Task details -> Only one stretch of the data is wanted: the line containing "Строительные, монтажные конструкции", the line containing "options légales et", and every line between them, copied exactly.

==================================================

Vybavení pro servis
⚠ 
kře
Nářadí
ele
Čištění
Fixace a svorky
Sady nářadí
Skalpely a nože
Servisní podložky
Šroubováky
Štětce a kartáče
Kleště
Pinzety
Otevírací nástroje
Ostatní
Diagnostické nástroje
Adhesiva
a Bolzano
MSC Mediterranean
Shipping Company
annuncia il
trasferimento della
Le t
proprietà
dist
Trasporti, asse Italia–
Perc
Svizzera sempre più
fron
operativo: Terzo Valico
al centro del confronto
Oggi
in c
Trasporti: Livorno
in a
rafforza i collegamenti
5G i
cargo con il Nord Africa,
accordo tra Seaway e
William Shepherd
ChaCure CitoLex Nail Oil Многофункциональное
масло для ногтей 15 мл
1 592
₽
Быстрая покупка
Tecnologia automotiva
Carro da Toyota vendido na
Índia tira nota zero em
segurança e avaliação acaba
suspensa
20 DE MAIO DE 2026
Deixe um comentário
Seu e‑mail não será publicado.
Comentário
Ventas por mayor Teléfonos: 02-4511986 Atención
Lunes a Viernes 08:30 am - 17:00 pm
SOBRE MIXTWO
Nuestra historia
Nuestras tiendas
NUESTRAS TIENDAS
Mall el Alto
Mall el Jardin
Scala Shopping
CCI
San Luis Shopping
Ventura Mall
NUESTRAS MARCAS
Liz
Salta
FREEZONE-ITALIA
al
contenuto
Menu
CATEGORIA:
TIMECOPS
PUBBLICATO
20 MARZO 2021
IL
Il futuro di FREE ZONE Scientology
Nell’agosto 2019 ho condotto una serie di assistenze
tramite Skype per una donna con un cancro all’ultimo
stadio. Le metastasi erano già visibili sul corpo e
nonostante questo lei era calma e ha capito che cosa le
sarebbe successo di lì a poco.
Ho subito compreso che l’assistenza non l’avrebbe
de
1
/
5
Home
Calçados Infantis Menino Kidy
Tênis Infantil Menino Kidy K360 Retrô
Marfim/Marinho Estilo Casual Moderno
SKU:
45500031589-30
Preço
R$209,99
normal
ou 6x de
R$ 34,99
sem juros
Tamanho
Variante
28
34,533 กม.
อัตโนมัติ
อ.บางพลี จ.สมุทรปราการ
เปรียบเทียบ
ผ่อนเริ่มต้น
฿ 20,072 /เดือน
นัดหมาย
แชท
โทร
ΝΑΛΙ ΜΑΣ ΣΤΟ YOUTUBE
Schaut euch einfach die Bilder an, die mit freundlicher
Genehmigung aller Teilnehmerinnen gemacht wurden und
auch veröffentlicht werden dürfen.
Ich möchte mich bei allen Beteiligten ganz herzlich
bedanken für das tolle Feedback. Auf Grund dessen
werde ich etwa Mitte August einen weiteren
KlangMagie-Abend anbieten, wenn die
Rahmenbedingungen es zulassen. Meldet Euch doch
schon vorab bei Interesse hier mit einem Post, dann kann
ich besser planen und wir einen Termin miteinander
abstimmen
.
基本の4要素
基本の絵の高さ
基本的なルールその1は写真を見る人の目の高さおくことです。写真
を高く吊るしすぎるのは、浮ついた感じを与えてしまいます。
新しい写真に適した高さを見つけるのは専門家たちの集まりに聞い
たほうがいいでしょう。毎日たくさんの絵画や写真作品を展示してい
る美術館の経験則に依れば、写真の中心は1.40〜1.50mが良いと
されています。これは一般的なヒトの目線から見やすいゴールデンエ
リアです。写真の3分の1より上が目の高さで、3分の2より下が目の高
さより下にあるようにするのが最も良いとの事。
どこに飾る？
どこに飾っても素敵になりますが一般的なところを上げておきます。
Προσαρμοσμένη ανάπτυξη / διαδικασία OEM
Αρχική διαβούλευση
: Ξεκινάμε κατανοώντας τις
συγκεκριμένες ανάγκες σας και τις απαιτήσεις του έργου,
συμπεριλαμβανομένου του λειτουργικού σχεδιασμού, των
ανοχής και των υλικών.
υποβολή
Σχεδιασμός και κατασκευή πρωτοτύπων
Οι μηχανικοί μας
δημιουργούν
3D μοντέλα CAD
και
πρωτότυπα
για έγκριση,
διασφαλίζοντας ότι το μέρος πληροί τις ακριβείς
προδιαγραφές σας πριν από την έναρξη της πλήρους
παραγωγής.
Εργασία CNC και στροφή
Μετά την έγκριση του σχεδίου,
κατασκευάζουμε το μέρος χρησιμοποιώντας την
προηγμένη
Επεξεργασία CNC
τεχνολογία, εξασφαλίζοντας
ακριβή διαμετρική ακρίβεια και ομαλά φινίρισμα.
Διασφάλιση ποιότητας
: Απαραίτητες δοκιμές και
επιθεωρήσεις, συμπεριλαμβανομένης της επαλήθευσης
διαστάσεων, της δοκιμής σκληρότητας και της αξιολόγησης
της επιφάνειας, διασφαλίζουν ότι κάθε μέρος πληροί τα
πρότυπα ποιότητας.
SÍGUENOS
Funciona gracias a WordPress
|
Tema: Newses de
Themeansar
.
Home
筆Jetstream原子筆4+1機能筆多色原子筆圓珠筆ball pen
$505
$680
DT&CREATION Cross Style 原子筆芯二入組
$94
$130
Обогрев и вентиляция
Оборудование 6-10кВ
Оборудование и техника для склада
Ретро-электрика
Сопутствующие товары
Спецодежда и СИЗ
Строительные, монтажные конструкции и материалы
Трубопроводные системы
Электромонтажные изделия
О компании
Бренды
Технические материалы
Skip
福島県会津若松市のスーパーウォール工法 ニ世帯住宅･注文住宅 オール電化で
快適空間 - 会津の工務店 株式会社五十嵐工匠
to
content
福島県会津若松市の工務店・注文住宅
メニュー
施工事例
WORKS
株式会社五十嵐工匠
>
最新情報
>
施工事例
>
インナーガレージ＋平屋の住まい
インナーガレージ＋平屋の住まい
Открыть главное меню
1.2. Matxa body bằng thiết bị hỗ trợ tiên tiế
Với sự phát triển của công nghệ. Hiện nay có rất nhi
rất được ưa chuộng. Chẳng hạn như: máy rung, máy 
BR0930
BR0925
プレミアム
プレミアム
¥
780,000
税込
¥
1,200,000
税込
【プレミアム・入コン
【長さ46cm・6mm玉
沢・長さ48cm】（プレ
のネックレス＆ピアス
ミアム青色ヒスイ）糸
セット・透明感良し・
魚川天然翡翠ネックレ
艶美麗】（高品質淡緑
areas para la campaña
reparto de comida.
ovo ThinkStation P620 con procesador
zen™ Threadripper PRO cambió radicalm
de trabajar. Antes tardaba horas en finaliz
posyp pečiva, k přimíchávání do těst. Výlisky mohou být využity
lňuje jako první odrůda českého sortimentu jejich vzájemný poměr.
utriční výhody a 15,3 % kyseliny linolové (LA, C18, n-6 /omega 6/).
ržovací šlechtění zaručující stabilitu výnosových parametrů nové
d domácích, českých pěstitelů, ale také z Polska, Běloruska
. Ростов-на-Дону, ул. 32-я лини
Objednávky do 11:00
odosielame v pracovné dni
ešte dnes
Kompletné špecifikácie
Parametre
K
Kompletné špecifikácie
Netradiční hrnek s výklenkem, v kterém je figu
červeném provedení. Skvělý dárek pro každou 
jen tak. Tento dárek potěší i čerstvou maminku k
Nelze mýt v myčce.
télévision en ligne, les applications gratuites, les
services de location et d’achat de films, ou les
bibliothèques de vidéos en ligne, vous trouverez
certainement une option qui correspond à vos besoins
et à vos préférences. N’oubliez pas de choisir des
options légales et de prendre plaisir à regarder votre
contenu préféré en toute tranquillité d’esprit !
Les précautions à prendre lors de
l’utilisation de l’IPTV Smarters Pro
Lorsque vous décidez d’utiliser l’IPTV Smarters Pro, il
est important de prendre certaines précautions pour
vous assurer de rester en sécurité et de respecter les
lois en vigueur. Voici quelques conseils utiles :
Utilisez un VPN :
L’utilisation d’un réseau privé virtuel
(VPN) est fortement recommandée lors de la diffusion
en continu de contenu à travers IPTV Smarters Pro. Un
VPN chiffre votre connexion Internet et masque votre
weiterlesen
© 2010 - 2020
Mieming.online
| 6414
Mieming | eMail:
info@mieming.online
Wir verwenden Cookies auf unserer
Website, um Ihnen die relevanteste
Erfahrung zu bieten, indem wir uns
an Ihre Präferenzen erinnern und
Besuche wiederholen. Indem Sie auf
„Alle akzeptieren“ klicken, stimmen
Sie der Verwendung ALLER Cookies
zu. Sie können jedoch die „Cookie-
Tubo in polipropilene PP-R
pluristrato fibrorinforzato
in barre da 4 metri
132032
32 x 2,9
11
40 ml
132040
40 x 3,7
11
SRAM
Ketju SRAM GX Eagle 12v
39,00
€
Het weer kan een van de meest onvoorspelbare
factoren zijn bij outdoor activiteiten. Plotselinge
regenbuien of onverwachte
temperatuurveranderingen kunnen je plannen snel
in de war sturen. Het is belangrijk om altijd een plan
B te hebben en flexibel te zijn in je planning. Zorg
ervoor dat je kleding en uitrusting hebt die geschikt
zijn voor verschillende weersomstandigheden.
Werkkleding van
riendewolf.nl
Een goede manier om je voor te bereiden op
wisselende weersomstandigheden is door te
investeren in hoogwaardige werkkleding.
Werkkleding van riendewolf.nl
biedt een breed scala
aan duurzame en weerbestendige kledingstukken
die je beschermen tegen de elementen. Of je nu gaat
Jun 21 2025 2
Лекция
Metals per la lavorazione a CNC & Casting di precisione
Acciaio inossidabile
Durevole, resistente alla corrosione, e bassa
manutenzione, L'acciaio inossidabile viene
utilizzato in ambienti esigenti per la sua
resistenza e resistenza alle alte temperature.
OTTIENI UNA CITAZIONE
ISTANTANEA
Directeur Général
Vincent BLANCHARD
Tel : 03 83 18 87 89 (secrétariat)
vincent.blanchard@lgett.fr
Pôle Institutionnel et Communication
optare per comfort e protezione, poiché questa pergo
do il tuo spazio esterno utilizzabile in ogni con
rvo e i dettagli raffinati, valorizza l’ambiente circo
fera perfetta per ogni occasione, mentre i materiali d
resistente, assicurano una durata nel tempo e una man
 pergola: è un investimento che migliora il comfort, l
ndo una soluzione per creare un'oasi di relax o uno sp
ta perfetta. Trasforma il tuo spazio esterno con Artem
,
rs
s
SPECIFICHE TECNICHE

==================================================

Task answer ->
Строительные, монтажные конструкции и материалы
Трубопроводные системы
Электромонтажные изделия
О компании
Бренды
Технические материалы
Skip
福島県会津若松市のスーパーウォール工法 ニ世帯住宅･注文住宅 オール電化で
快適空間 - 会津の工務店 株式会社五十嵐工匠
to
content
福島県会津若松市の工務店・注文住宅
メニュー
施工事例
WORKS
株式会社五十嵐工匠
>
最新情報
>
施工事例
>
インナーガレージ＋平屋の住まい
インナーガレージ＋平屋の住まい
Открыть главное меню
1.2. Matxa body bằng thiết bị hỗ trợ tiên tiế
Với sự phát triển của công nghệ. Hiện nay có rất nhi
rất được ưa chuộng. Chẳng hạn như: máy rung, máy 
BR0930
BR0925
プレミアム
プレミアム
¥
780,000
税込
¥
1,200,000
税込
【プレミアム・入コン
【長さ46cm・6mm玉
沢・長さ48cm】（プレ
のネックレス＆ピアス
ミアム青色ヒスイ）糸
セット・透明感良し・
魚川天然翡翠ネックレ
艶美麗】（高品質淡緑
areas para la campaña
reparto de comida.
ovo ThinkStation P620 con procesador
zen™ Threadripper PRO cambió radicalm
de trabajar. Antes tardaba horas en finaliz
posyp pečiva, k přimíchávání do těst. Výlisky mohou být využity
lňuje jako první odrůda českého sortimentu jejich vzájemný poměr.
utriční výhody a 15,3 % kyseliny linolové (LA, C18, n-6 /omega 6/).
ržovací šlechtění zaručující stabilitu výnosových parametrů nové
d domácích, českých pěstitelů, ale také z Polska, Běloruska
. Ростов-на-Дону, ул. 32-я лини
Objednávky do 11:00
odosielame v pracovné dni
ešte dnes
Kompletné špecifikácie
Parametre
K
Kompletné špecifikácie
Netradiční hrnek s výklenkem, v kterém je figu
červeném provedení. Skvělý dárek pro každou 
jen tak. Tento dárek potěší i čerstvou maminku k
Nelze mýt v myčce.
télévision en ligne, les applications gratuites, les
services de location et d’achat de films, ou les
bibliothèques de vidéos en ligne, vous trouverez
certainement une option qui correspond à vos besoins
et à vos préférences. N’oubliez pas de choisir des
options légales et de prendre plaisir à regarder votre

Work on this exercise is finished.